**What you will do:**
Each line below from the line with "Configuración de" to the line with "ie, szczególnie w" must be copied exactly, including those two, and no picture may appear in the copy.

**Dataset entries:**
Content starts
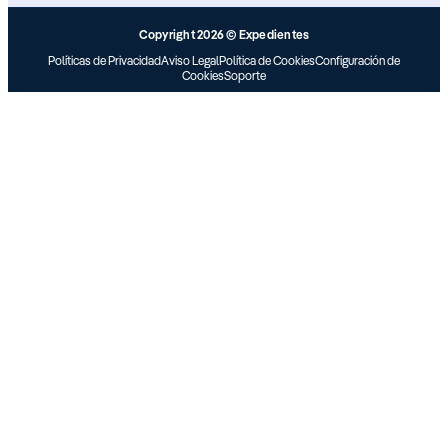
Copyright 2026 © Expedientes
Políticas de Privacidad
Aviso Legal
Política de Cookies
Configuración de
Cookies
Soporte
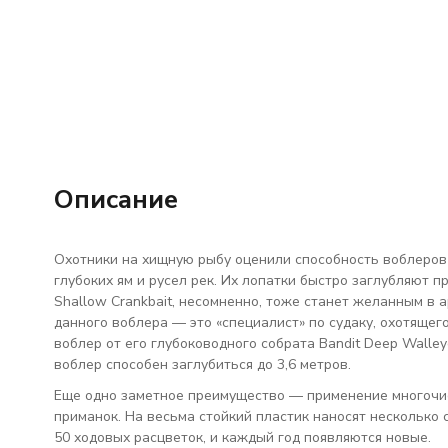
Описание
Охотники на хищную рыбу оценили способность воблеров 
глубоких ям и русел рек. Их лопатки быстро заглубляют п
Shallow Crankbait, несомненно, тоже станет желанным в а
данного воблера — это «специалист» по судаку, охотящего
воблер от его глубоководного собрата Bandit Deep Walle
воблер способен заглубиться до 3,6 метров.
Еще одно заметное преимущество — применение многочис
приманок. На весьма стойкий пластик наносят несколько 
50 ходовых расцветок, и каждый год появляются новые.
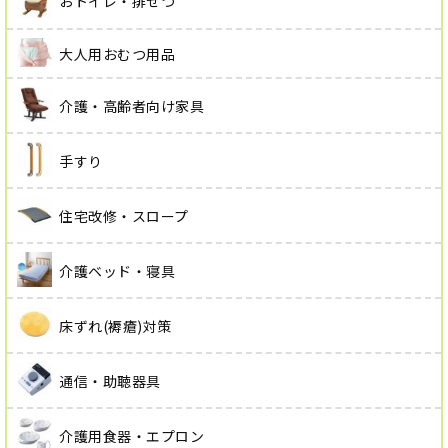
おトイレ・排せつ
大人用おむつ用品
介護・高齢者向け家具
手すり
住宅改修・スロープ
介護ベッド・寝具
床ずれ(褥瘡)対策
通信・助聴器具
介護用食器・エプロン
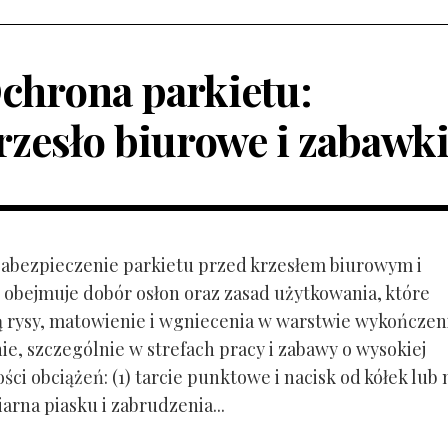
chrona parkietu:
rzesło biurowe i zabawk
 Zabezpieczenie parkietu przed krzesłem biurowym i
obejmuje dobór osłon oraz zasad użytkowania, które
ą rysy, matowienie i wgniecenia w warstwie wykończen
ie, szczególnie w strefach pracy i zabawy o wysokiej
ci obciążeń: (1) tarcie punktowe i nacisk od kółek lub
ziarna piasku i zabrudzenia...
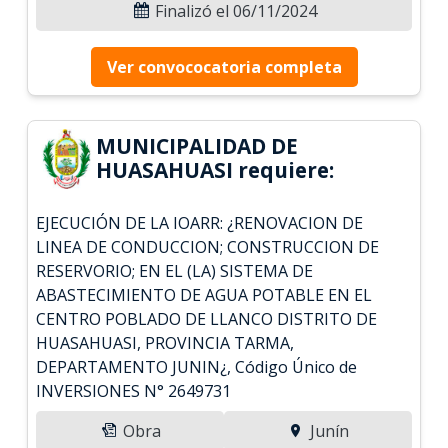
Finalizó el 06/11/2024
Ver convococatoria completa
MUNICIPALIDAD DE
HUASAHUASI requiere:
EJECUCIÓN DE LA IOARR: ¿RENOVACION DE
LINEA DE CONDUCCION; CONSTRUCCION DE
RESERVORIO; EN EL (LA) SISTEMA DE
ABASTECIMIENTO DE AGUA POTABLE EN EL
CENTRO POBLADO DE LLANCO DISTRITO DE
HUASAHUASI, PROVINCIA TARMA,
DEPARTAMENTO JUNIN¿, Código Único de
INVERSIONES N° 2649731
Obra
Junín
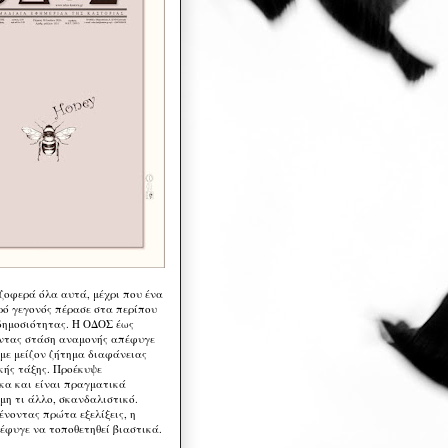
 ζοφερά όλα αυτά, μέχρι που ένα
ρό γεγονός πέρασε στα περίπου
δημοσιότητας. Η ΟΔΟΣ έως
ντας στάση αναμονής απέφυγε
 με μείζον ζήτημα διαφάνειας
κής τάξης. Προέκυψε
κα και είναι πραγματικά
μη τι άλλο, σκανδαλιστικό.
ένοντας πρώτα εξελίξεις, η
έφυγε να τοποθετηθεί βιαστικά.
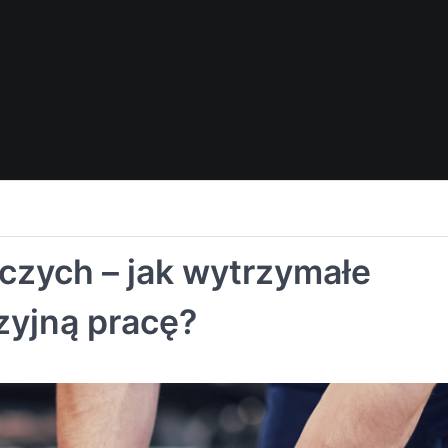
czych – jak wytrzymałe
zyjną pracę?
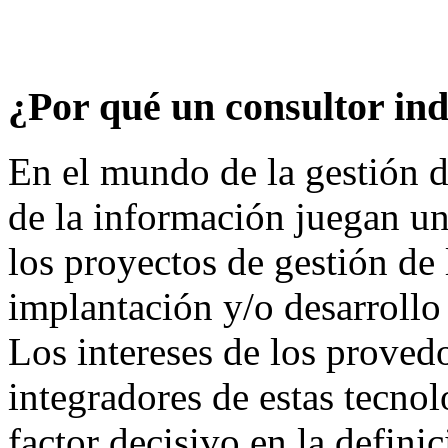
¿Por qué un consultor in
En el mundo de la gestión d
de la información juegan u
los proyectos de gestión de
implantación y/o desarrollo
Los intereses de los proved
integradores de estas tecno
factor decisivo en la defini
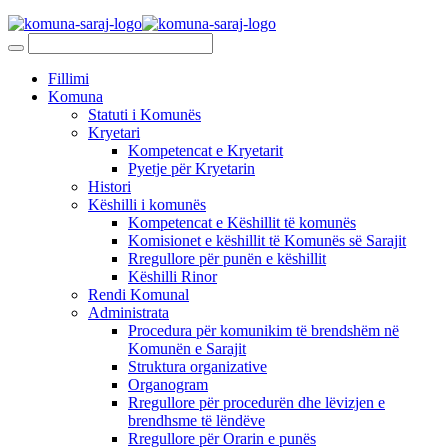
Fillimi
Komuna
Statuti i Komunës
Kryetari
Kompetencat e Kryetarit
Pyetje për Kryetarin
Histori
Këshilli i komunës
Kompetencat e Këshillit të komunës
Komisionet e këshillit të Komunës së Sarajit
Rregullore për punën e këshillit
Këshilli Rinor
Rendi Komunal
Administrata
Procedura për komunikim të brendshëm në
Komunën e Sarajit
Struktura organizative
Organogram
Rregullore për procedurën dhe lëvizjen e
brendhsme të lëndëve
Rregullore për Orarin e punës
Content ends
**Answer for the task:**
Configuración de
Cookies
Soporte
Описание
Охотники на хищную рыбу оценили способность воблеров 
глубоких ям и русел рек. Их лопатки быстро заглубляют п
Shallow Crankbait, несомненно, тоже станет желанным в а
данного воблера — это «специалист» по судаку, охотящего
воблер от его глубоководного собрата Bandit Deep Walle
воблер способен заглубиться до 3,6 метров.
Еще одно заметное преимущество — применение многочис
приманок. На весьма стойкий пластик наносят несколько 
50 ходовых расцветок, и каждый год появляются новые.
おトイレ・排せつ
大人用おむつ用品
介護・高齢者向け家具
手すり
住宅改修・スロープ
介護ベッド・寝具
床ずれ(褥瘡)対策
通信・助聴器具
介護用食器・エプロン
chrona parkietu:
rzesło biurowe i zabawk
 Zabezpieczenie parkietu przed krzesłem biurowym i
obejmuje dobór osłon oraz zasad użytkowania, które
ą rysy, matowienie i wgniecenia w warstwie wykończen
ie, szczególnie w strefach pracy i zabawy o wysokiej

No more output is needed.